The following instructions are specifically for running transperf using GCE VMs using Debian 9, and may need to be adjusted depending on your testing environment. The number of instances you need to create depends on the types of tests you want to run. At minimum, you need two: one receiver and one sender instance.

  1. For each instance, first ensure that each remote host is up-to-date and has these dependencies installed.

    On the remote hosts:

    $ sudo apt update && sudo apt upgrade
    $ sudo apt install rsync psmisc ifenslave pkg-config bison flex git make \
     	      bridge-utils util-linux tcpdump
    

    Some distributions have an out-of-date version of iproute2, so you should install the latest version from source.

    $ git clone git://git.kernel.org/pub/scm/network/iproute2/iproute2.git
    $ cd iproute2/
    $ ./configure
    $ sudo make install
    
  2. Then, if you want to test bbrv2, follow the instructions on the bbr repository to install a kernel with bbrv2 on each of the remote hosts.

  3. Configure rsyslog on remote hosts. By default, rsyslog on Google Cloud collects logs too aggressively, which causes issues in collecting kernel log output needed by transperf. On each remote machine, edit the following file

    $ sudo vim /etc/rsyslog.d/90-google.conf
    

    by commenting out the final line, as shown below.

    # Google Compute Engine default console logging.
    #
    # daemon: logging from Google provided daemons.
    # kern: logging information in case of an unexpected crash during boot.
    #
    # daemon,kern.* /dev/console

    Then, restart rsyslog:

    $ sudo service rsyslog restart
    
  4. Enable root login.

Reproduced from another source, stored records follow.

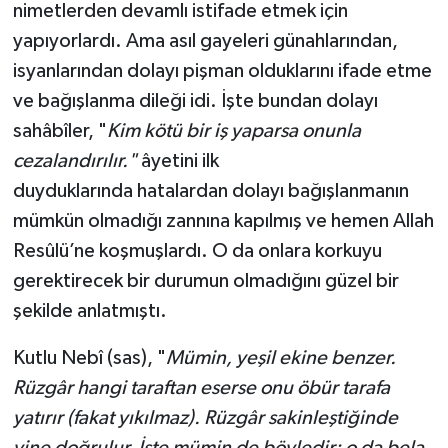
nimetlerden devamlı istifade etmek için
Sivas Müftülüğü
yapıyorlardı. Ama asıl gayeleri günahlarından,
Şanlıurfa Müftülüğü
isyanlarından dolayı pişman olduklarını ifade etme
ve bağışlanma dileği idi. İşte bundan dolayı
Şırnak Müftülüğü
sahâbîler, "
Kim kötü bir iş yaparsa onunla
cezalandırılır."
âyetini ilk
Tekirdağ Müftülüğü
duyduklarında hatalardan dolayı bağışlanmanın
Tokat Müftülüğü
mümkün olmadığı zannına kapılmış ve hemen Allah
Resûlü’ne koşmuşlardı. O da onlara korkuyu
Trabzon Müftülüğü
gerektirecek bir durumun olmadığını güzel bir
şekilde anlatmıştı.
Tunceli Müftülüğü
Kutlu Nebî (sas), "
Mümin, yeşil ekine benzer.
Uşak Müftülüğü
Rüzgâr hangi taraftan eserse onu öbür tarafa
yatırır (fakat yıkılmaz). Rüzgâr sakinleştiğinde
Van Müftülüğü
yine doğrulur. İşte mümin de böyledir; o da bela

Transperf needs to execute as root on all remote machines, so root login must be enabled by editing the following file

    $ sudo vim /etc/ssh/sshd_config
    

    by finding the line containing PermitRootLogin and setting it to yes:

    ...
    # Authentication:
    
    #LoginGraceTime 2m
    PermitRootLogin yes
    #StrictModes yes
    #MaxAuthTries 6
    #MaxSessions 10
    ...

    Then, restart sshd:

    $ sudo service sshd restart
    

    Verify that this worked by ensuring you can ssh into the remote machine as root:

    $ ssh root@$HOST
    

    Note that you may need to use gcloud to establish SSH keys once. However, after they keys are exchanged, you should be able to ssh directly.

  5. Setup a bonding device on the receiver. Whichever remote host you want to use as your receiver must be set up with a bonding device named eth0, and the physical NIC named eth1. To do this, rename the physical device from the default value (e.g. eth0 or ens4) to eth1 by adding the following line to the specified file.

    /etc/udev/rules.d/70-persistent-net.rules:

    SUBSYSTEM=="net", ACTION=="add", ATTR{address}=="<nic hwaddr>", NAME="eth1"
    

    Then, create a bonding device named eth0, and have eth1 set as a slave.

    /etc/network/interfaces:

    # interfaces(5) file used by ifup(8) and ifdown(8)
    
    auto eth0
    
    iface eth0 inet dhcp
            bond-mode active-backup
            slaves eth1
    

    You will then need to reboot the VM for these changes to take effect. You can verify that it worked correctly by running

    $ ip address
    

    and checking that eth0 is a master device, and eth1 is a slave.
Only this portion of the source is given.